Losing weight vs. gaining strength, which is better in cycling?

Training 15/11/22 07:05 Migue A.

W/kg has become commonplace in cycling when describing a cyclist's performance, but which is more important?

Weight and strength, two ways to improve as cyclists

Since the early days of the sport, we all have in our minds the image of the extremely slim, skinny cyclist with perfectly defined leg muscles on the bike.

It is empirically clear to all of us that when it comes to pedalling as fast as possible when the road goes uphill, light weight is an advantage. An efficiency that the popularisation of the use of power meters and the science of sport and training have defined with the well-known relationship between weight and power.

It is not just a matter of weighing little, but of being able to apply as much force as possible. A combination that, obviously, has limits, since increasing the strength that the cyclist is able to exert corresponds to an increase in muscle mass, which implies an increase in weight. On the other hand, weight reduction also has limits as the body needs a minimum of body fat, which is usually set at between 6 and 8%.

That is why the optimal weight of a cyclist involves many factors, first of all the physiognomy of the cyclist himself. In nutrition there are three different somatotypes. On the one hand there are the ectomorphs, those people who are naturally slim and who undoubtedly correspond to the typical image we have of a cyclist. At the other extreme are the endomorphs, individuals who tend to accumulate fat. The last somatotype is the mesomorphs, who are people whose genetics make them naturally muscular.
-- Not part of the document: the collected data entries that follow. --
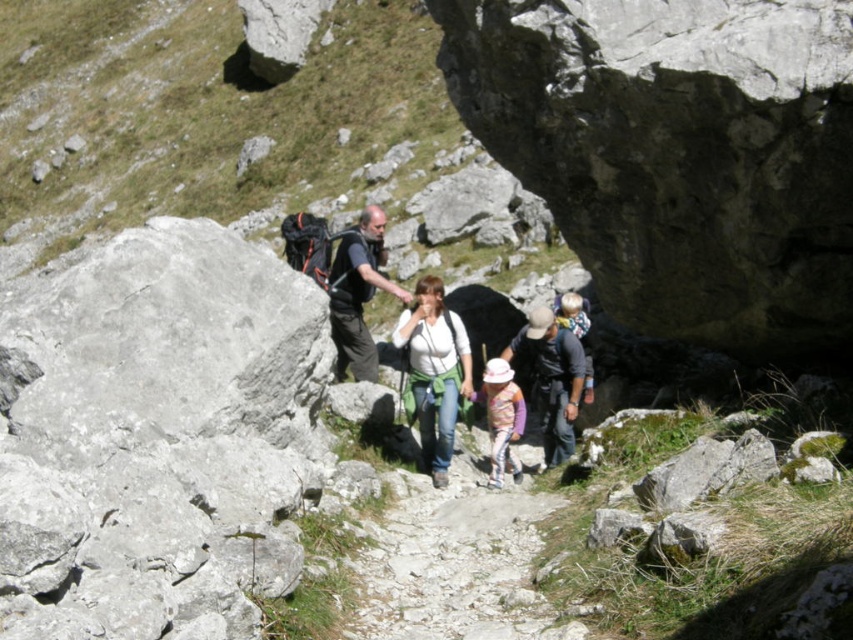 Based on the photo, does gray rocky trail at center have a greater height compared to purple fabric child at center?

No, gray rocky trail at center is not taller than purple fabric child at center.

Who is more distant from viewer, (451, 573) or (552, 320)?

Point (552, 320)

Identify the location of gray rocky trail at center. (453, 564).

This screenshot has width=853, height=640. Describe the element at coordinates (552, 378) in the screenshot. I see `purple fabric child at center` at that location.

Does purple fabric child at center appear over pastel pink fabric at center?

Indeed, purple fabric child at center is positioned over pastel pink fabric at center.

Is point (519, 337) more distant than point (502, 397)?

Yes, it is behind point (502, 397).

Find the location of `purple fabric child at center`. purple fabric child at center is located at coordinates (552, 378).

Does white fabric shirt at center have a lesser width compared to pastel pink fabric at center?

In fact, white fabric shirt at center might be wider than pastel pink fabric at center.

In order to click on white fabric shirt at center in this screenshot , I will do `click(434, 372)`.

Locate an element on the screen. white fabric shirt at center is located at coordinates (434, 372).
Typically, individuals do not fit into a single somatotype, but are usually a combination of at least two. If we focus on cycling, it will depend on where the cyclist fits in order to determine his or her qualities and decide whether to prioritise weight reduction or strength gain.

If we are talking about a cyclist who has to give his best performance in the mountains, a reduced weight will obviously mean less energy expenditure which, in the case of stage races, means that the cyclist can count on the necessary strength to maintain his level until the last day.
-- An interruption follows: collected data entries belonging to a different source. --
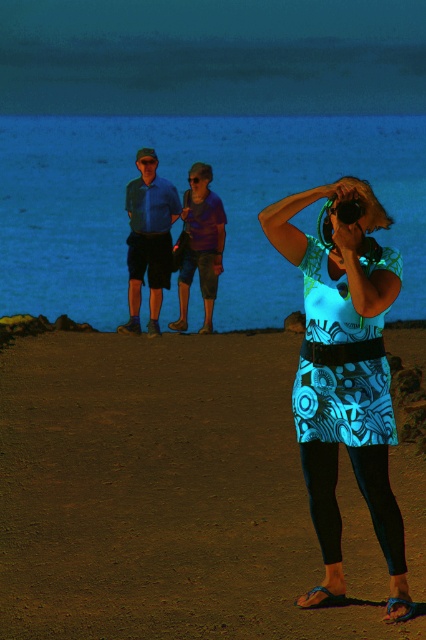 You are a photographer trying to capture a group photo of the two people in the center. The blue printed skirt at center and the blue cotton shirt at center are standing too close together. Which one should you ask to move to the left to create space?

The blue printed skirt at center is positioned on the right side of the blue cotton shirt at center, so you should ask the blue printed skirt at center to move to the left to create space between them.

You are standing on the beach at twilight and notice the blue printed skirt at center. Based on its position, can you determine if it is closer to the camera or further away compared to the woman on the right holding the camera?

The blue printed skirt at center is located at point (169, 496), which indicates it is closer to the camera than the woman on the right holding the camera.

You are a photographer trying to capture a group photo of the two people at the center. The patterned fabric dress at center and the purple cotton shirt at center are both in the frame. Which of these two should you focus on first to ensure they are in focus?

The patterned fabric dress at center is taller than the purple cotton shirt at center, so you should focus on the patterned fabric dress at center first since it is closer to the camera.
At the other extreme are the sprinters, who have to generate incredible power for just over 30 seconds. For them, weight plays no role and the force needed to generate more watts does.

In between are the all-rounders who do well in a wide variety of situations and excel in classics and other one-day races, rides that usually do not accumulate too much elevation gain and where high speeds are the common denominator.

This type of all-terrain cyclist has to combine both parameters in the right measure, being strong enough to manage on flat terrain where weight does not play a relevant role and, at the same time, maintain a sufficiently adjusted weight to overcome the small orographic difficulties, whether they are walls or hills that are usually included in these routes.

The Wout van Aert case

If there is one rider today who allows us to describe the power-to-weight ratio and how he could change his role by prioritising one or the other parameter, that is Wout van Aert.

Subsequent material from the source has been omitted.